Anytime an unlimited being permits/causes harm it is, by definition, a needless harm and, as we have already established, it is immoral to consciously and purposefully inflict needless harm upon others
You do know, I hope, that all you say above is your belief about God, what you call "an unlimited being"? It is also your belief that anytime God permits suffering, it is needless.

Yours is a belief about God that is contrary to the belief that is espoused at Romans 8:20-22 wherein it acknowledges that it was God who subjected his human creation to futility and a groaning in pain together, but that he did so for a purpose namely, that his human creation will be set free from corruption and death and come to have the glorious freedom of the children of God. In other words, not needless.

The writer of those words revealed his attitude towards the suffering we experience when he wrote at Romans 8:19: the sufferings of the present time do not amount to anything in comparison with the glory that is going to be revealed. What is that glory? No more growing old and dying, no more sickness, no more war, no more hunger or want or greed or wickedness; a peaceable and clean planet where all families can live together in peace and harmony. For forever! His is the same attitude of all those who come to accept the certainty of the promise.

We are not indifferent to the suffering, we experience it ourselves as do others who we care deeply for. We also understand that there is a reason for it, it is not needless and that all those who have lived and suffered and died - and who want it - will experience a complete and thorough healing, they will be made whole and the memory of these days will fade away; they will not be called to mind.

But why did God choose this way? In short it was because of the nature of the rebellion in Eden; the rebellion was against the rightfulness of God's rule. God could have used his power to crush the rebellion but that would not have answered the challenge - are we better off listening to God or are we better off some other way. Allowing a period of time for those who do not want direction from God to demonstrate their ways will settle it however.

john
 

stiggy wiggy

Well-known member
You do know, I hope, that all you say above is your belief about God, what you call "an unlimited being"? It is also your belief that anytime God permits suffering, it is needless.
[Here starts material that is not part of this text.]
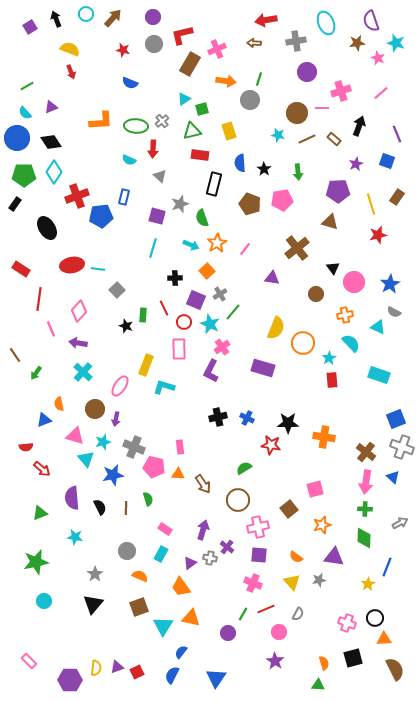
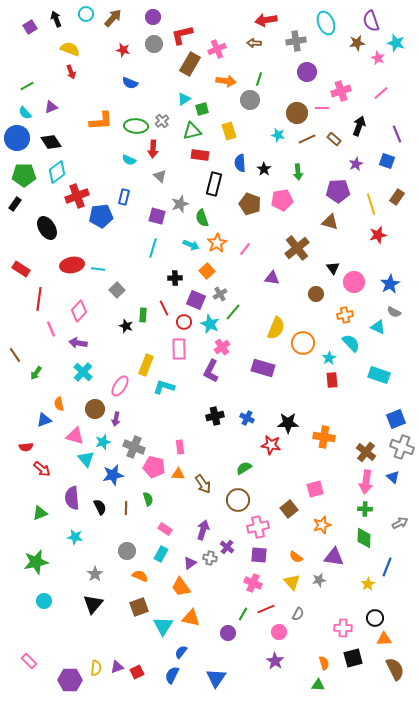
cyan diamond at (54, 172): moved 3 px right; rotated 20 degrees clockwise
black cross at (218, 417): moved 3 px left, 1 px up
pink cross at (347, 623): moved 4 px left, 5 px down; rotated 18 degrees counterclockwise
Yours is a belief about God that is contrary to the belief that is espoused at Romans 8:20-22 wherein it acknowledges that it was God who subjected his human creation to futility and a groaning in pain together, but that he did so for a purpose namely, that his human creation will be set free from corruption and death and come to have the glorious freedom of the children of God. In other words, not needless.

The writer of those words revealed his attitude towards the suffering we experience when he wrote at Romans 8:19: the sufferings of the present time do not amount to anything in comparison with the glory that is going to be revealed. What is that glory? No more growing old and dying, no more sickness, no more war, no more hunger or want or greed or wickedness; a peaceable and clean planet where all families can live together in peace and harmony. For forever! His is the same attitude of all those who come to accept the certainty of the promise.

We are not indifferent to the suffering, we experience it ourselves as do others who we care deeply for. We also understand that there is a reason for it, it is not needless and that all those who have lived and suffered and died - and who want it - will experience a complete and thorough healing, they will be made whole and the memory of these days will fade away; they will not be called to mind.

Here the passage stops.